Während Damian und Marie das Trio immer noch anstarrten als handelte es sich bei ihnen um sehr seltene Tiergattungen, fuhr Piero ungestört fort, dass Lächeln immer noch omnipräsent: „… keiner von euch hat die Prüfung des Schatzes bestanden.“
„Was?!“, riefen der Zauberlehrling und der Rotschopf im Einklang aus und die zertrümmernde Enttäuschung stand ihnen ins Gesicht geschrieben. Wie konnte das sein, nach all dem, was sie durchgemacht hatten? Hieß dies etwa, dass sie es nun doch nicht schaffen würden, die Gaststätte zu retten? Der junge Mann konnte es kaum fassen, er wollte es aber auch nicht. Wie war das möglich, nach all dem, was sie hatten durchstehen müssen? War alles, alle Mühen, die sie in diesen Kampf um den Schatz, in diese Prüfung, investiert hatten, etwa vollkommen umsonst gewesen?
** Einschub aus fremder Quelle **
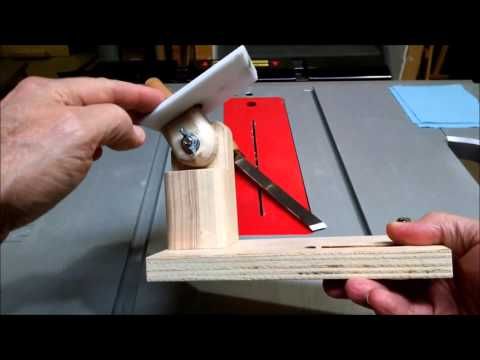 Identify the location of grains on wood. The width and height of the screenshot is (480, 360). (189, 202), (183, 203), (180, 202), (194, 203), (183, 257), (186, 268), (314, 271), (334, 262), (329, 256). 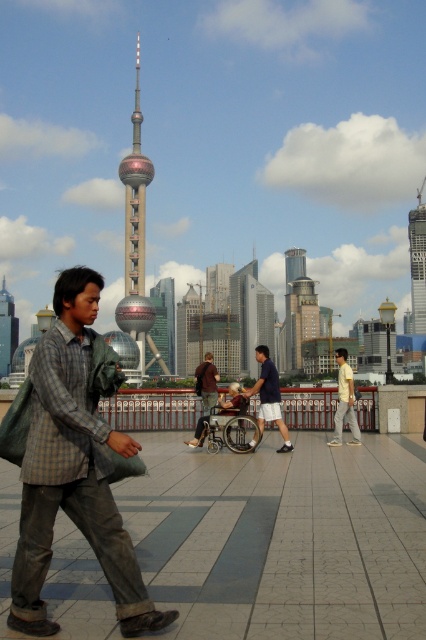 Does plaid fabric shirt at center appear on the right side of brown fabric jacket at center?

No, plaid fabric shirt at center is not to the right of brown fabric jacket at center.

Can you confirm if plaid fabric shirt at center is bigger than brown fabric jacket at center?

Yes, plaid fabric shirt at center is bigger than brown fabric jacket at center.

Between point (140, 586) and point (213, 387), which one is positioned behind?

Point (213, 387)

Identify the location of plaid fabric shirt at center. This screenshot has height=640, width=426. (74, 467).

Who is taller, glassy steel skyscraper at center or brown fabric jacket at center?

glassy steel skyscraper at center

Is point (420, 288) positioned before point (201, 432)?

No.

You are a GUI agent. You are given a task and a screenshot of the screen. Output one action in this format:
    pyautogui.click(x=<x>, y=<y>)
    Task: Click on the glassy steel skyscraper at center
    The height and width of the screenshot is (640, 426).
    Given the screenshot: What is the action you would take?
    pyautogui.click(x=417, y=262)

Which is more to the right, dark blue cotton shirt at center or yellow cotton shirt at center?

From the viewer's perspective, yellow cotton shirt at center appears more on the right side.

Does dark blue cotton shirt at center come in front of yellow cotton shirt at center?

That is True.

Does point (273, 412) lie behind point (342, 352)?

No, it is in front of (342, 352).

The height and width of the screenshot is (640, 426). I want to click on dark blue cotton shirt at center, so click(x=268, y=396). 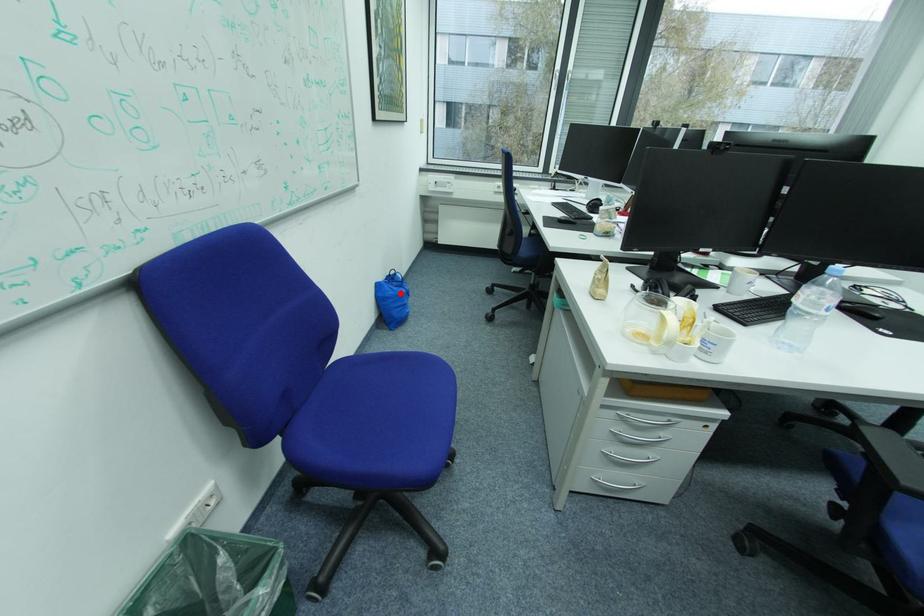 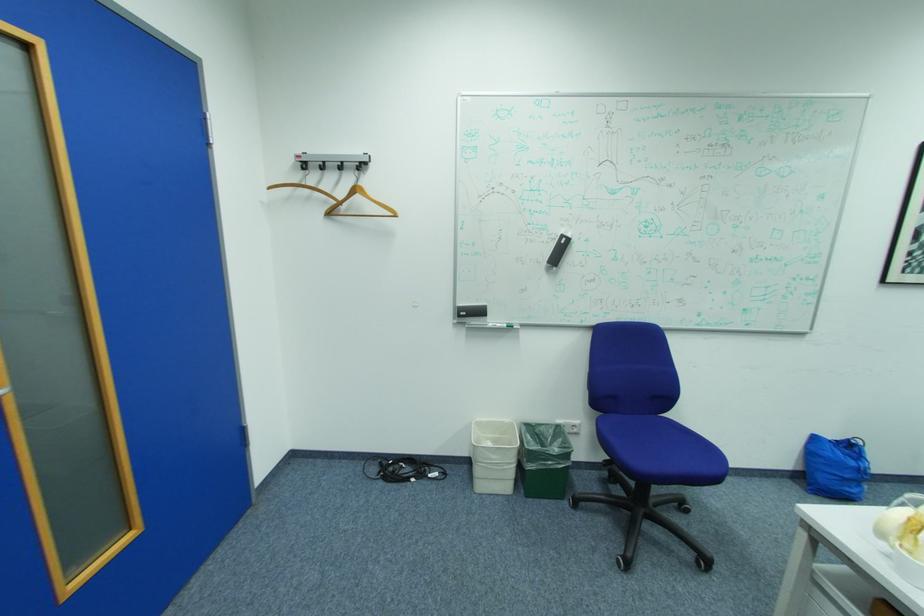 Where in the second image is the point corresponding to the highlighted location from the first image?

(839, 456) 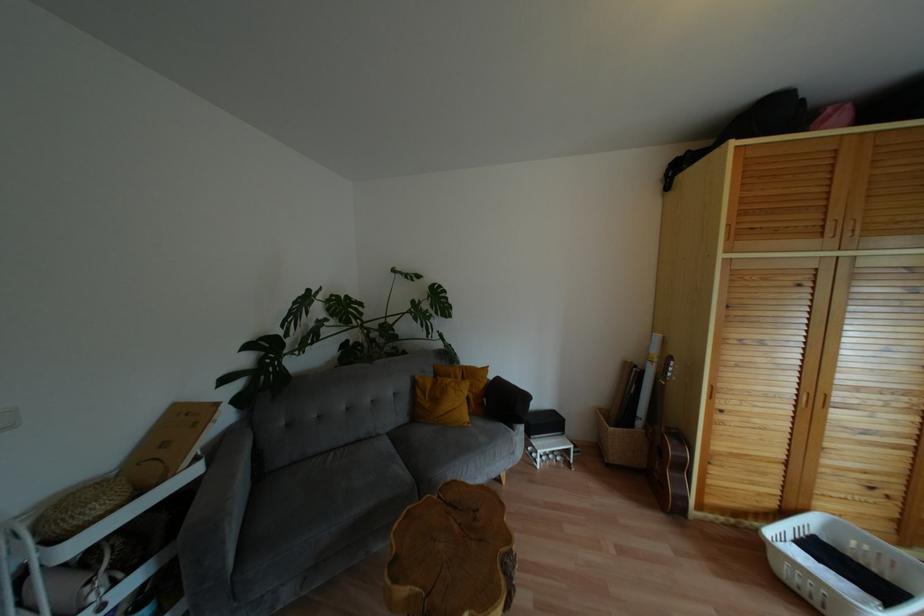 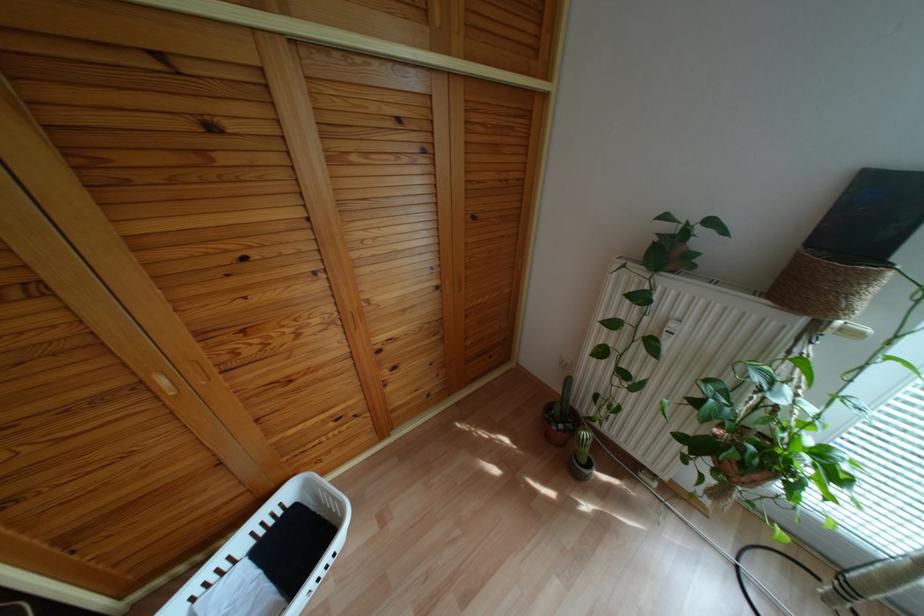 Where in the second image is the point corresponding to point (808, 523) from the first image?

(287, 493) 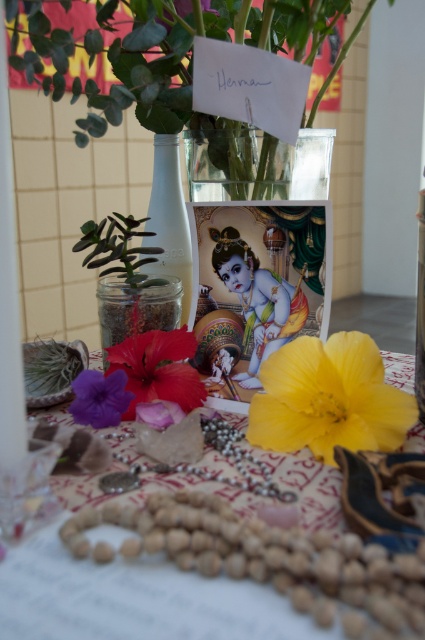 Question: Among these points, which one is nearest to the camera?

Choices:
 (A) (176, 404)
 (B) (158, 321)
 (C) (164, 227)

Answer: (A)

Question: Which point is farther from the camera taking this photo?

Choices:
 (A) (164, 406)
 (B) (241, 621)

Answer: (A)

Question: Is yellow matte flower at center wider than purple matte flower at lower left?

Choices:
 (A) no
 (B) yes

Answer: (B)

Question: Estimate the real-world distances between objects in this image. Which object is farther from the green leafy plant at upper left?

Choices:
 (A) smooth golden idol at center
 (B) pink matte flower at center
 (C) textured fabric tablecloth at center
 (D) white matte bottle at center

Answer: (C)

Question: Can you confirm if textured fabric tablecloth at center is wider than purple matte flower at lower left?

Choices:
 (A) no
 (B) yes

Answer: (B)

Question: Does white matte bottle at center appear on the right side of purple matte flower at lower left?

Choices:
 (A) yes
 (B) no

Answer: (A) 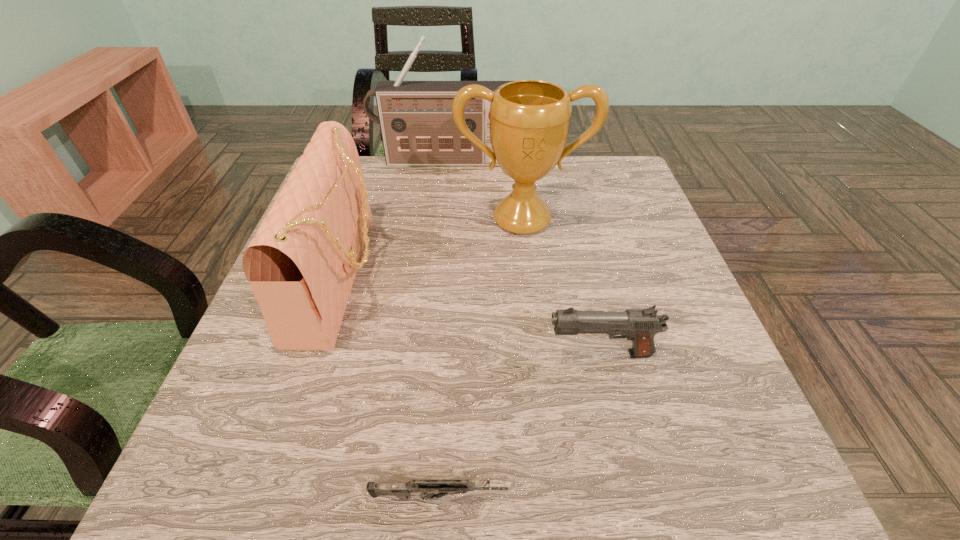 Where is `object identified as the third closest to the farthest object`? This screenshot has height=540, width=960. object identified as the third closest to the farthest object is located at coordinates (x=640, y=325).

Locate an element on the screen. free location that satisfies the following two spatial constraints: 1. on the front panel of the radio receiver; 2. on the front-facing side of the third shortest object is located at coordinates (430, 275). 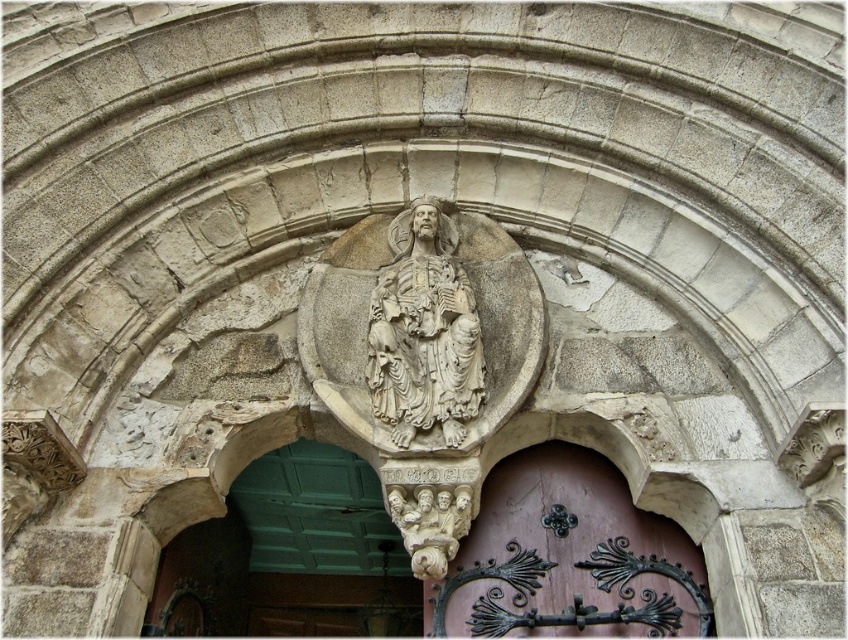 Is the position of pink wood door at center less distant than that of white stone carving at center?

No, it is behind white stone carving at center.

Can you confirm if pink wood door at center is positioned below white stone carving at center?

Yes, pink wood door at center is below white stone carving at center.

Is point (589, 480) more distant than point (420, 532)?

Yes, point (589, 480) is behind point (420, 532).

At what (x,y) coordinates should I click in order to perform the action: click on pink wood door at center. Please return your answer as a coordinate pair (x, y). The image size is (848, 640). Looking at the image, I should click on (568, 557).

Can you confirm if white stone statue at center is shorter than white stone carving at center?

No, white stone statue at center is not shorter than white stone carving at center.

Does white stone statue at center have a greater width compared to white stone carving at center?

Correct, the width of white stone statue at center exceeds that of white stone carving at center.

Which is in front, point (467, 365) or point (411, 541)?

Point (411, 541)

Where is `white stone statue at center`? white stone statue at center is located at coordinates (424, 332).

From the picture: Who is positioned more to the right, pink wood door at center or white stone statue at center?

Positioned to the right is pink wood door at center.

Measure the distance between point (522,465) and camera.

Point (522,465) is 56.32 meters from camera.

Does point (593, 500) come closer to viewer compared to point (372, 349)?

„Aber wie kann das sein?“, bohrte die Rothaarige halb verzweifelt halb frustriert nach, krampfhaft versuchend sich an einen letzten Hoffnungsfaden zu klammern. Das konnte nicht alles gewesen sein. „Du hast doch gesagt, dass wir die Prüfung bestanden haben!“
„Die Prüfung des Schatzes …“, erklärte Piero freundlich und ohne sich von niedergeschlagenen Gesichtern seiner Zuhörer aus der Ruhe bringen zu lassen, „… sieht vor, dass man innerhalb der Illusion siegt. Da aber beide Gruppen entweder verloren oder aufgegeben haben, steht keinem das Recht auf den Schatz zu. Allerdings …“, fügte er hinzu, bevor Damian und Marie überhaupt die Möglichkeit hatten, sich laut darüber zu beschweren, „… ist es mir schon seit einiger Zeit möglich auf das Innere der Truhe zurückzugreifen.“
„Heißt das …“, wunderte sich Damian, die Augen nachdenklich geschlossen und die Hand am Kinn, doch bevor er seine Frage vollständig stellen konnte, fiel ihm Marie aufgeregt ins Wort, in ihren azurblauen Augen wieder ein Hoffnungsschimmer glitzernd: „… dass du uns einen Teil des Schatzes abgeben wirst?“
Der Narr schenkte ihr sein typisches sanftes Lächeln und Damian sah aus dem Augenwinkel wie das Mädchen leicht errötete: „Ich sehe keinen Grund, weshalb ich ihn euch verwehren sollte.“ Mit diesen Worten trat Piero, nun wieder mit beiden Füßen fest auf dem Boden, einige Schritte nach vorne und an Damian und Marie vorbei auf die Steintruhe zu. Kleo, Adrian und Elias zuckten zurück, fast so als hätte der Schwarzhaarige ihnen einen seiner bösen Blicke zu geworfen, und blieben zitternd einige Meter von dem Rest der Gruppe entfernt stehen, einige von Verlangen geprägte Blicke der Steintruhe zuwerfend.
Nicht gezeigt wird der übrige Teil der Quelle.